“Alfredo Cospito deve essere tenuto in vita”. Ad affermarlo, come riportato dal Corriere della Sera, è stata la maggioranza dei membri del Comitato nazionale di bioetica (Cnb), che ha risposto al Ministero della Giustizia a distanza di un mese dalla presentazione del quesito. Esso riguarda il modus operandi da seguire nel caso in cui il detenuto al 41 bis, che chiede di essere lasciato morire, dovesse perdere conoscenza. I pareri dei componenti tuttavia sono stati molto contrastanti, tanto che hanno dato vita a tre documenti che condividono esclusivamente la premessa generale, ovvero “il rifiuto di adottare misure coercitive contro la volontà attuale della persona”.
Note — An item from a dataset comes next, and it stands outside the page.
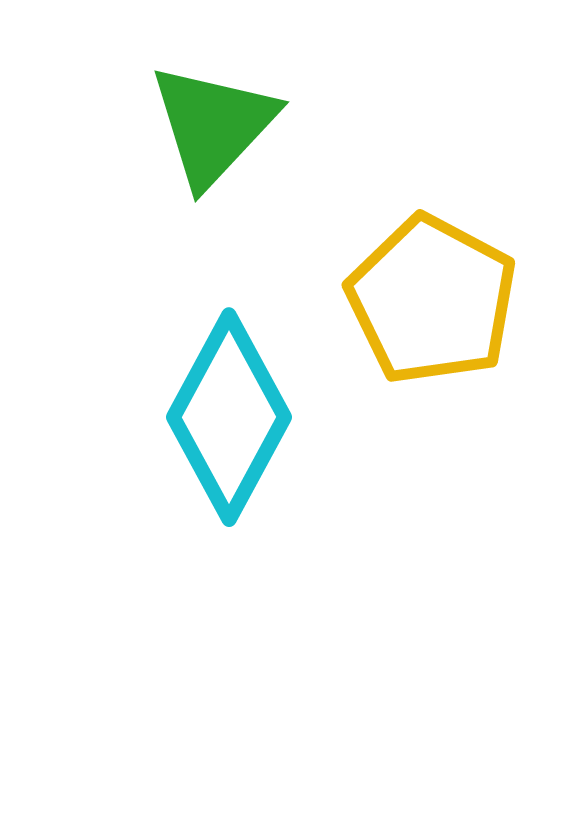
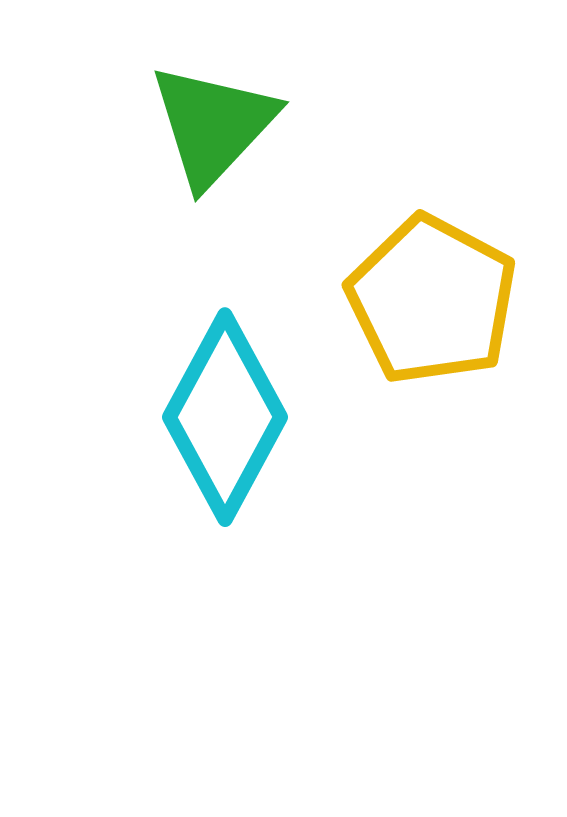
cyan diamond: moved 4 px left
Il documento più votato da parte dei membri del Comitato nazionale di bioetica ha ricevuto 19 preferenze su 33. Esso evidenzia che le disposizioni anticipate di trattamento sono “incongrue, e dunque inapplicabili ove siano subordinate all’ottenimento di beni o alla realizzazioni di comportamenti altrui, in quanto utilizzate al di fuori della ratio della legge (la 219/2017, ndr)”. Ciò significa che non possono essere prese in considerazione quando non sono determinate da motivi terapeutici, bensì derivano dalla volontà di ottenere qualcosa in cambio (in questo caso la revoca del 41 bis).
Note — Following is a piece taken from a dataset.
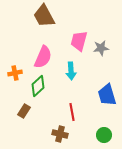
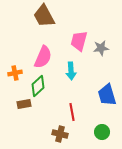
brown rectangle: moved 7 px up; rotated 48 degrees clockwise
green circle: moved 2 px left, 3 px up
“Cospito va tenuto in vita”, il parere del Comitato di bioetica sulle Dat
Il Comitato nazionale di bioetica, tuttavia, ha redatto altri due documenti sul caso di Alfredo Cospito, diversi da quello più votato secondo cui il detenuto al 41 bis va tenuto a tutti i costi in vita, nonostante le sue disposizioni anticipate di trattamento. Il secondo, con 9 preferenze su 33, sostiene che “la nutrizione e l’idratazione artificiali possono essere rifiutate anche mediante le Dat e la pianificazione condivisa delle cure” perché “il diritto inviolabile di vivere tutte le fasi della propria esistenza senza subire trattamenti sanitari contro la propria volontà – derivazione logica del diritto alla intangibilità della sfera corporea di ogni essere umano – costituisce un principio costituzionale fondamentale del nostro ordinamento”.
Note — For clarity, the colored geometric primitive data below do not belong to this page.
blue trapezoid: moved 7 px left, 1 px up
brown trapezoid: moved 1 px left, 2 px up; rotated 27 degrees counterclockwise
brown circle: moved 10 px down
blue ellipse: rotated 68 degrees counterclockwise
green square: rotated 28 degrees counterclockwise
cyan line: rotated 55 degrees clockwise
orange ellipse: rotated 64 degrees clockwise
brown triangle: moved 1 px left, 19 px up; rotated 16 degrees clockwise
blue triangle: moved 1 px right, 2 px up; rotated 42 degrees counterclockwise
Infine, nel terzo documento, con sole 2 preferenze su 33, si privilegia la seconda mozione ma si ritiene al contempo che “un diverso bilanciamento dei principi in gioco non sia da escludere, anche guardando all’esperienza di altri Paesi. Considerano tuttavia che un intervento del legislatore sia la via obbligata, comunque stretta per vincoli e giurisprudenza costituzionali. Sottolineano inoltre la necessità di offrire un esplicito e chiaro riferimento normativo a chi si troverà a prendere queste decisioni, a partire dai medici”.